Two 75.0-kg hockey players skating at 5.25 m/s collide and stick together. If the angle between their initial directions was 140 degrees, what is their speed after the collision? (Let the motion of player 1 be in the positive x-direction and the motion of player 2 be at an angle of 140 degrees measured counterclockwise from the positive x-axis.

So I've got the mass(1) and mass(2) = 75 kg. and velocity (1) and velocity (2) = 5.25 m/s. They stick together, so it's inelastic collision.

I used the equation m(1)v(1) + m(2)v(2) = (m(1)+m(2))v(final).

The then solved for the x and y components of v(final) at the angle of 70 degrees. But came up with the wrong answers for each one.

What did I do wrong? I honestly don't know what I did wrong. Please help me!

User Icon for bobpursley bobpursley answered
13 years ago

you cant use that equation. THe equation is a vector equation, and you added them as scalars.

Redo it in each of two directions, perpendicular to each other.

User Icon for Explain Bot Explain Bot answered
11 months ago

It seems like you're on the right track with using the principle of conservation of momentum in an inelastic collision. However, there might be a mistake in how you calculated the x and y components of the final velocity.

To solve this problem correctly, let's break it down step by step:

1. Start by calculating the initial momentum in the x and y directions for each player. Since player 1 moves in the positive x-direction, its initial momentum in the x-direction would be m₁v₁ cosθ, where θ is the angle between their initial directions (140 degrees in this case). The momentum in the y-direction for player 1 is m₁v₁ sinθ.

2. Similarly, for player 2, the initial momentum in the x-direction would be m₂v₂ cos(180 degrees - θ) = -m₂v₂ cosθ (since it's measured counterclockwise from the positive x-axis), and the momentum in the y-direction would be m₂v₂ sin(180 degrees - θ) = m₂v₂ sinθ.

3. Now, use the equation for conservation of momentum in the x-direction: m₁v₁ cosθ - m₂v₂ cosθ = (m₁ + m₂)v(final) cosφ, where φ is the angle of the final velocity measured counterclockwise from the positive x-axis.

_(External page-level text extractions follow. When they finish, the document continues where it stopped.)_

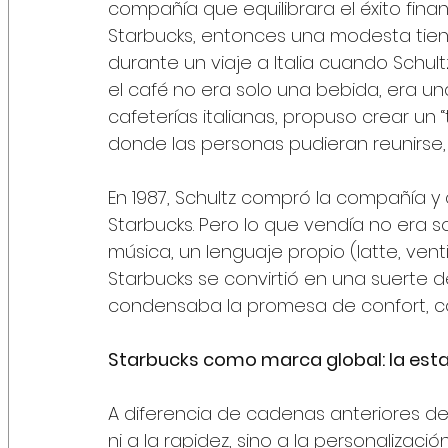
compañía que equilibrara el éxito finan
Starbucks, entonces una modesta tien
durante un viaje a Italia cuando Schultz
el café no era solo una bebida, era una
cafeterías italianas, propuso crear un “
donde las personas pudieran reunirse, 
En 1987, Schultz compró la compañía y
Starbucks. Pero lo que vendía no era s
música, un lenguaje propio (latte, vent
Starbucks se convirtió en una suerte
condensaba la promesa de confort, co
Starbucks como marca global: la esta
A diferencia de cadenas anteriores de
ni a la rapidez, sino a la personalizació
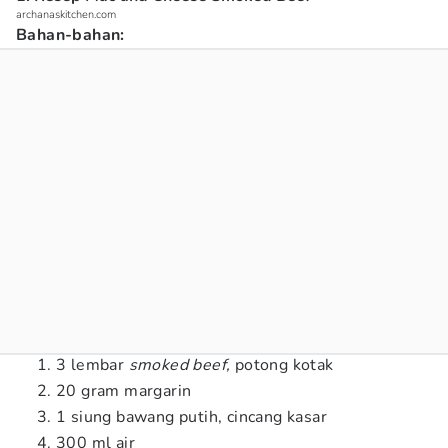
archanaskitchen.com
Bahan-bahan:
3 lembar
smoked beef,
potong kotak
20 gram margarin
1 siung bawang putih, cincang kasar
300 ml air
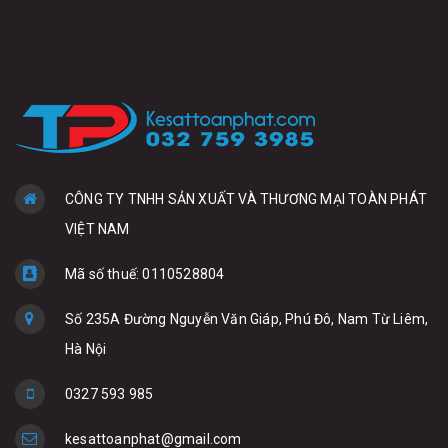
CÔNG TY TNHH SẢN XUẤT VÀ THƯƠNG MẠI TOÀN PHÁT
VIỆT NAM
Mã số thuế: 0110528804
Số 235A Đường Nguyễn Văn Giáp, Phú Đô, Nam Từ Liêm,
Hà Nội
0327 593 985
kesattoanphat@gmail.com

4. Similarly, use the equation for conservation of momentum in the y-direction: m₁v₁ sinθ + m₂v₂ sinθ = (m₁ + m₂)v(final) sinφ.

5. Now, you have two equations with two unknowns (v(final) and φ). You can solve these equations simultaneously to find the values for the final velocity and angle after the collision.

Make sure to check your calculations and apply the correct trigonometric functions (e.g., sin and cos) when finding the x and y components of vectors. Also, be mindful of the signs, especially for vectors in the y-direction.

I hope this helps clarify the approach. Let me know if you have any further questions!